How many people feel like they have a handle on their digital selves? I remember years ago before I embarked on a journey of “digital hygiene” that I knew that I was just leaking information everywhere. Facebook, Snapchat, Google/Gmail.. Data everywhere, under control from big corporations. It was a feeling of being bare and vulnerable but I didn’t quite understand why I should care. Google’s motto was “Do no evil” so they’re trustworthy, right? Cambridge Analytica was the real kick in the pants I needed to sort out my digital life.
Starting a privacy journey there’s an overwhelming feeling of “My data is already out there so there’s nothing I can do now.” The value of your data is in the current picture of you, your interests, your thoughts which companies use to make predictions. You don’t have to continue to feed the system; you have to break that link.
You have two options:
- You can delete the accounts and find ways to solve for the functionality they provided as you go. This is what I did and it was hard but the privacy benefit was immediate. It also kept me accountable and made it difficult to return to the walled gardens.
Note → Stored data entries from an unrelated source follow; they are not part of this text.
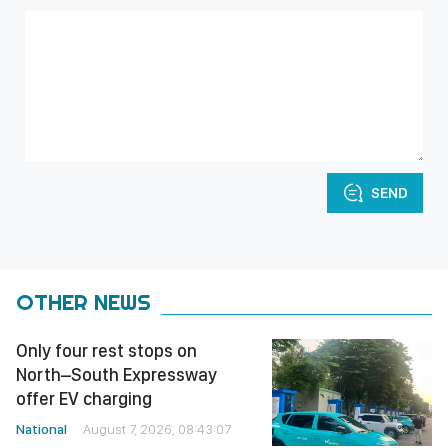
SEND
OTHER NEWS
Only four rest stops on
North–South Expressway
offer EV charging
National
August 7, 2026, 08:43:07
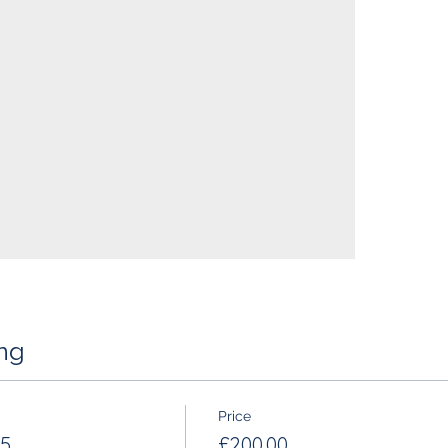
ng
Price
 5
£200.00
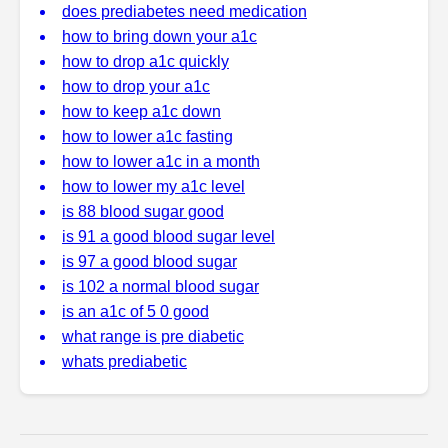
does prediabetes need medication
how to bring down your a1c
how to drop a1c quickly
how to drop your a1c
how to keep a1c down
how to lower a1c fasting
how to lower a1c in a month
how to lower my a1c level
is 88 blood sugar good
is 91 a good blood sugar level
is 97 a good blood sugar
is 102 a normal blood sugar
is an a1c of 5 0 good
what range is pre diabetic
whats prediabetic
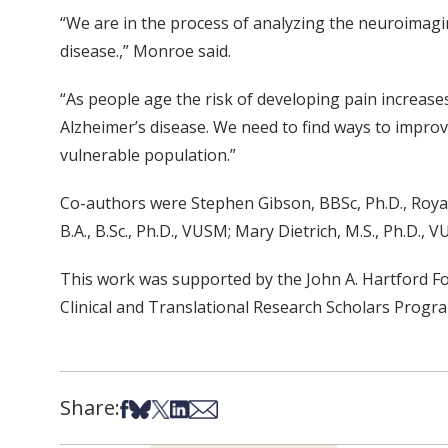
“We are in the process of analyzing the neuroimagin
disease.,” Monroe said.
“As people age the risk of developing pain increase
Alzheimer’s disease. We need to find ways to improve
vulnerable population.”
Co-authors were Stephen Gibson, BBSc, Ph.D., Royal
B.A., B.Sc., Ph.D., VUSM; Mary Dietrich, M.S., Ph.D
This work was supported by the John A. Hartford Fou
Clinical and Translational Research Scholars Progr
Share:
Share on Facebook
Share on Bsky
Share on X
Share on LinkedIn
Share via Email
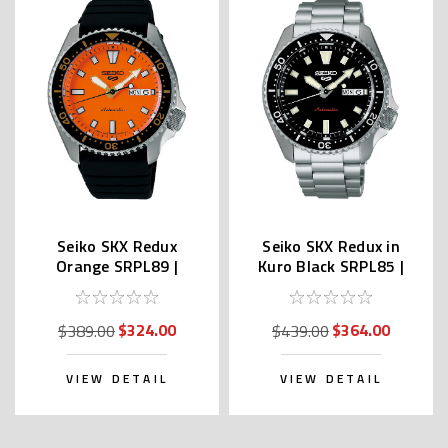
Seiko SKX Redux
Seiko SKX Redux in
Orange SRPL89 |
Kuro Black SRPL85 |
SBSA309 (Japan Made
SBSA305 (JDM Edition
Edition Kanji)
Kanji)
$324.00
$364.00
$389.00
$439.00
VIEW DETAIL
VIEW DETAIL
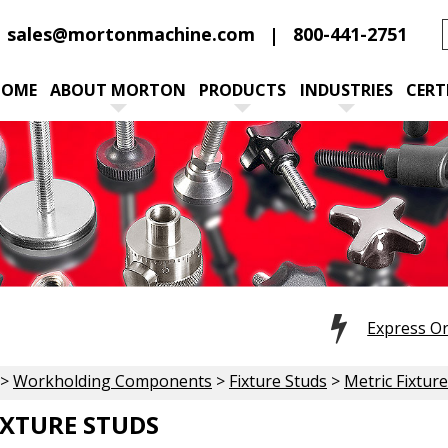
sales@mortonmachine.com
800-441-2751
HOME
ABOUT MORTON
PRODUCTS
INDUSTRIES
CERT
Express O
>
Workholding Components
>
Fixture Studs
>
Metric Fixtur
IXTURE STUDS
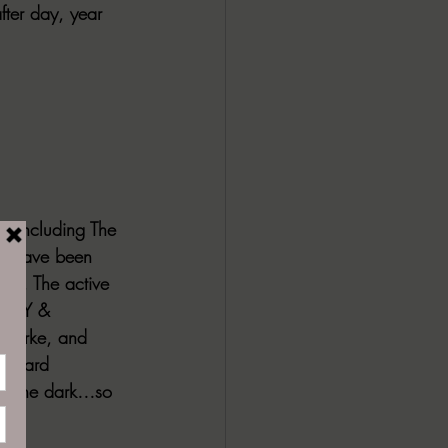
fter day, year 
, including The 
es have been 
ce. The active 
TASY & 
 Burke, and 
ichard 
ds the dark…so 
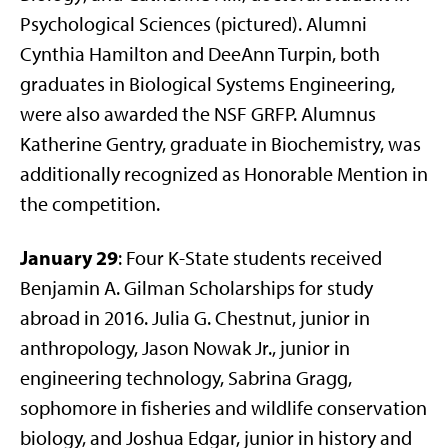
Psychological Sciences (pictured). Alumni
Cynthia Hamilton and DeeAnn Turpin, both
graduates in Biological Systems Engineering,
were also awarded the NSF GRFP. Alumnus
Katherine Gentry, graduate in Biochemistry, was
additionally recognized as Honorable Mention in
the competition.
January 29
: Four K-State students received
Benjamin A. Gilman Scholarships for study
abroad in 2016. Julia G. Chestnut, junior in
anthropology, Jason Nowak Jr., junior in
engineering technology, Sabrina Gragg,
sophomore in fisheries and wildlife conservation
biology, and Joshua Edgar, junior in history and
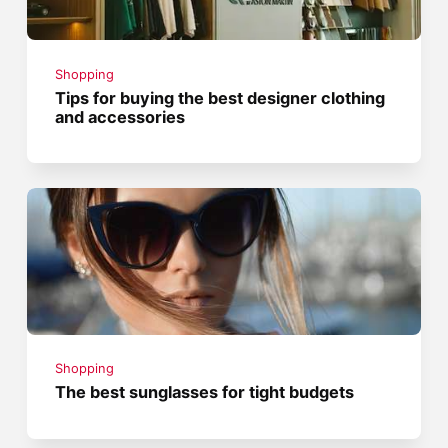
Shopping
Tips for buying the best designer clothing
and accessories
Shopping
The best sunglasses for tight budgets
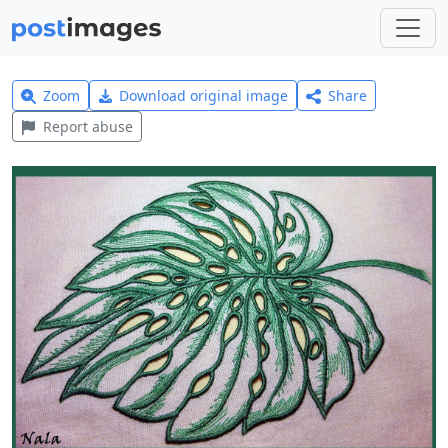
Zoom
Download original image
Share
Report abuse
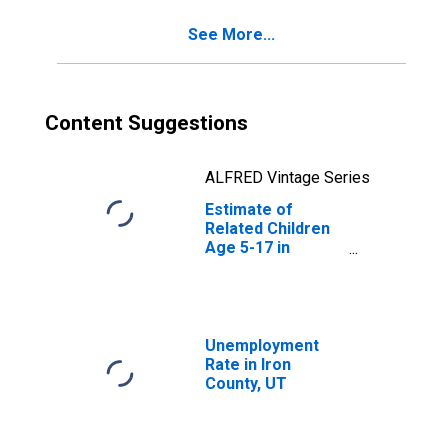
See More...
Content Suggestions
ALFRED Vintage Series
Estimate of
Related Children
Age 5-17 in
Families in
Poverty for Iron
County, UT
Unemployment
Rate in Iron
County, UT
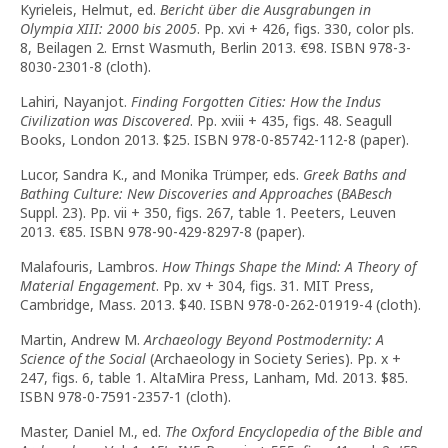
Kyrieleis, Helmut, ed.
Bericht über die Ausgrabungen in
Olympia
XIII
: 2000 bis 2005
. Pp. xvi + 426, figs. 330, color pls.
8, Beilagen 2. Ernst Wasmuth, Berlin 2013. €98. ISBN 978-3-
8030-2301-8 (cloth).
Lahiri, Nayanjot.
Finding Forgotten Cities: How the Indus
Civilization was Discovered
. Pp. xviii + 435, figs. 48. Seagull
Books, London 2013. $25. ISBN 978-0-85742-112-8 (paper).
Lucor, Sandra K., and Monika Trümper, eds.
Greek Baths and
Bathing Culture: New Discoveries and Approaches
(
BABesch
Suppl. 23). Pp. vii + 350, figs. 267, table 1. Peeters, Leuven
2013. €85. ISBN 978-90-429-8297-8 (paper).
Malafouris, Lambros.
How Things Shape the Mind: A Theory of
Material Engagement
. Pp. xv + 304, figs. 31. MIT Press,
Cambridge, Mass. 2013. $40. ISBN 978-0-262-01919-4 (cloth).
Martin, Andrew M.
Archaeology Beyond Postmodernity: A
Science of the Social
(Archaeology in Society Series). Pp. x +
247, figs. 6, table 1. AltaMira Press, Lanham, Md. 2013. $85.
ISBN 978-0-7591-2357-1 (cloth).
Master, Daniel M., ed.
The Oxford Encyclopedia of the Bible and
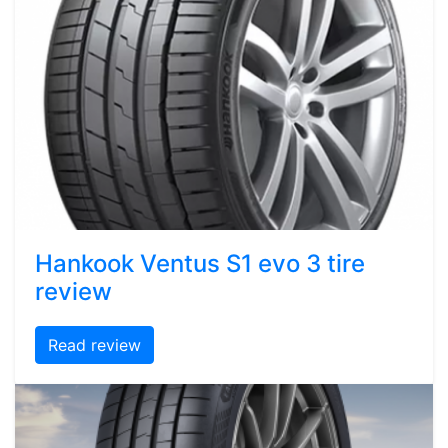
Hankook Ventus S1 evo 3 tire
review
Read review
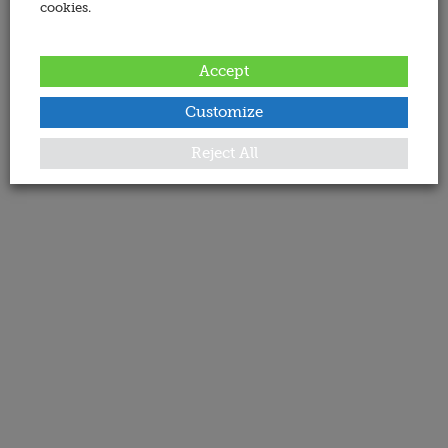
cookies.
Accept
Customize
Reject All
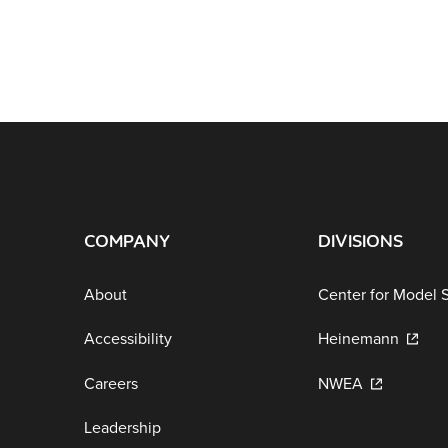
COMPANY
DIVISIONS
About
Center for Model 
Accessibility
Heinemann
Careers
NWEA
Leadership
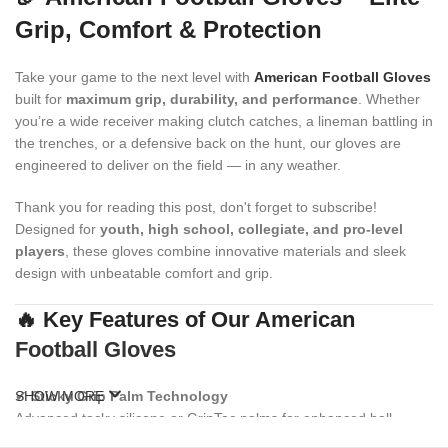
Grip, Comfort & Protection
Take your game to the next level with
American Football Gloves
built for
maximum grip, durability, and performance
. Whether
you’re a wide receiver making clutch catches, a lineman battling in
the trenches, or a defensive back on the hunt, our gloves are
engineered to deliver on the field — in any weather.
Thank you for reading this post, don't forget to subscribe!
Designed for
youth, high school, collegiate, and pro-level
players
, these gloves combine innovative materials and sleek
design with unbeatable comfort and grip.
🔥 Key Features of Our American
Football Gloves
✔
SHOW MORE
Sticky Grip Palm Technology
Advanced tacky silicone or GripTac palms for enhanced ball
control and consistent catching power.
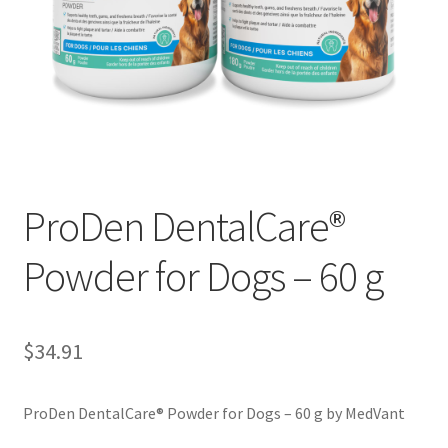
ProDen DentalCare®
Powder for Dogs – 60 g
$
34.91
ProDen DentalCare® Powder for Dogs – 60 g by MedVant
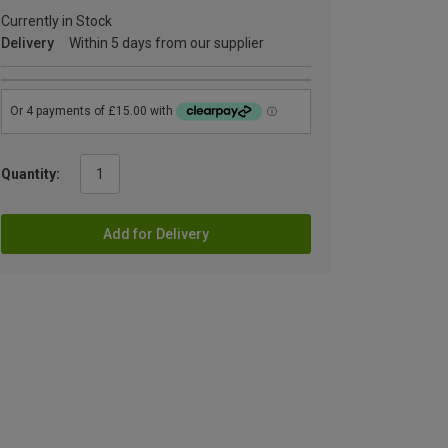
Currently in Stock
Delivery
Within 5 days from our supplier
Quantity:
Add for Delivery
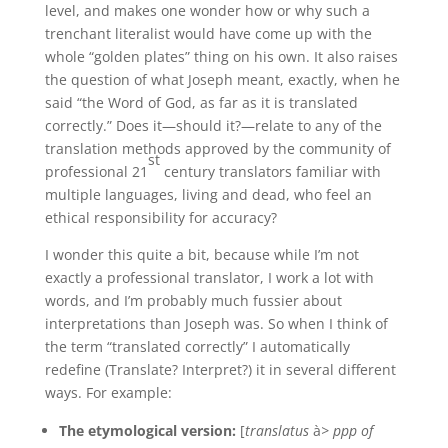
level, and makes one wonder how or why such a
trenchant literalist would have come up with the
whole “golden plates” thing on his own. It also raises
the question of what Joseph meant, exactly, when he
said “the Word of God, as far as it is translated
correctly.” Does it—should it?—relate to any of the
translation methods approved by the community of
st
professional 21
century translators familiar with
multiple languages, living and dead, who feel an
ethical responsibility for accuracy?
I wonder this quite a bit, because while I’m not
exactly a professional translator, I work a lot with
words, and I’m probably much fussier about
interpretations than Joseph was. So when I think of
the term “translated correctly” I automatically
redefine (Translate? Interpret?) it in several different
ways. For example:
The etymological version:
[
translatus
à
> ppp of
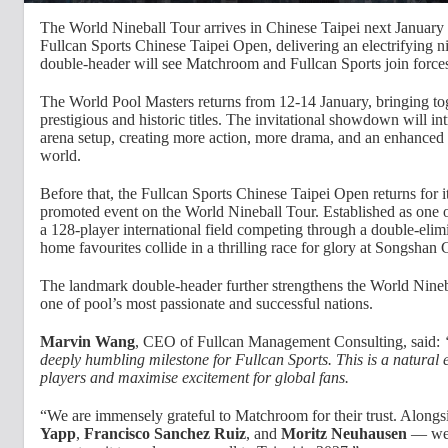
The World Nineball Tour arrives in Chinese Taipei next January 
Fullcan Sports Chinese Taipei Open, delivering an electrifying n
double-header will see Matchroom and Fullcan Sports join forces
The World Pool Masters returns from 12-14 January, bringing toge
prestigious and historic titles. The invitational showdown will int
arena setup, creating more action, more drama, and an enhanced 
world.
Before that, the Fullcan Sports Chinese Taipei Open returns for it
promoted event on the World Nineball Tour. Established as one o
a 128-player international field competing through a double-elimin
home favourites collide in a thrilling race for glory at Songshan 
The landmark double-header further strengthens the World Nineba
one of pool’s most passionate and successful nations.
Marvin Wang
, CEO of Fullcan Management Consulting, said:
deeply humbling milestone for Fullcan Sports. This is a natural e
players and maximise excitement for global fans.
“We are immensely grateful to Matchroom for their trust. Alon
Yapp
,
Francisco Sanchez Ruiz
, and
Moritz Neuhausen
— we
- You can find services that replace centralized services and stop using them piecemeal. You may find this easier to do because you don’t hard-cut the functionality you’ve come to rely on. It will take a long time and there will be myriad ways to backslide into giving up.
This first step is probably the biggest benefit you can have by not participating in privacy violating services in the first place. Diminishing returns and the 80/20 rule is in play here: 80% of the benefit can be had with 20% of the work just by deleting and not using the obvious big offenders. The rest of the points here will be 80% of the work (and cost) to claw back that last remaining 10-20% of your privacy.
Most of you probably haven’t seen the telemetry that your devices are sending. Out of sight; out of mind. Something that was very eye-opening to me was installing a Pi-Hole on my home network. Seeing hundreds of thousands of phone-home requests going out to places all around the Internet was haunting to see. Some devices were contacting tracking services constantly. Pi-Hole is a great device to stop those requests getting out.
UBlock Origin gets installed on all my browsers, desktop and mobile, with every list enabled. This blocks sites loading scripts. You can go too far with this by blocking all scripts which will break most sites. I tried that for some time and the downsides for usability weren’t worth the few extra percentage points of privacy.
One of the easiest things you can do is use Firefox and turn on Enhanced Tracking Protection at it’s strict setting. This blocks most device fingerprinting, that can uniquely identify you as you travel around the Internet, and cross site cookies and trackers.
This deserves a whole series of posts on its own but if you don’t fully control the devices you can’t ever really be secure and private. Windows and MacOS both leak all kinds of data to their parent companies. The telemetry and data collection are baked into the operating systems and you can never really get rid of it.
Running Linux is the only way to have full control over your systems. Again, you can go really deep and refuse to run any closed-source software (ahem.. Richard Stallman). That pesky 80/20 rule shows up here again and you’ll have to decide the trade-offs you’re willing to make for convenience and usability. If you run a mainstream distro like Ubuntu or Fedora you’ll get enough benefit for most people.
Privacy with mobile devices has come a long way. I choose to run CalyxOS on a Pixel phone for a 100% de-Googled experience. I can download all the apps in the Google Play Store without a Google account with the Aurora Store. CalyxOS has an option to install with MicroG which is a privacy respecting implementation of Google Play Services which sends as little data as possible to Google. This makes things like push notifications and maps/GPS possible. But I choose apps from the open source F-Droid store where ever possible since they’re open source.
One of the biggest digital life boons for me has been running a personal server. It lets me host my own privacy respecting FOSS services that replicate all kinds of centralized services. Google Drive replacement? Nextcloud. GitHub replacement? Gitea. 1Password/LastPass replacement? Vaultwarden. Netflix/Hulu/etc replacement? Plex or Jellyfin. News/Feedly replacement? FreshRSS. FB Messenger replacement? Matrix. Find My iPhone replacement? Hauk. And dozens of other different services like a Bitcoin node, a Lightning node, a Nostr relay and so on.
These days I feel like I have largely achieved the level of privacy I set out for. That doesn’t mean I’m a recluse or a luddite; far from it. But it means I can selectively provide information that I want. Our data is atomically who we are, it’s our lives. And my data is under my own control and that’s freedom. It’s been by far the most rewarding, and fulfilling thing I have done in my life. It’s a topic that’s as wide as it is deep, and I know I’ll never be done learning and growing and I’m glad to be on the journey.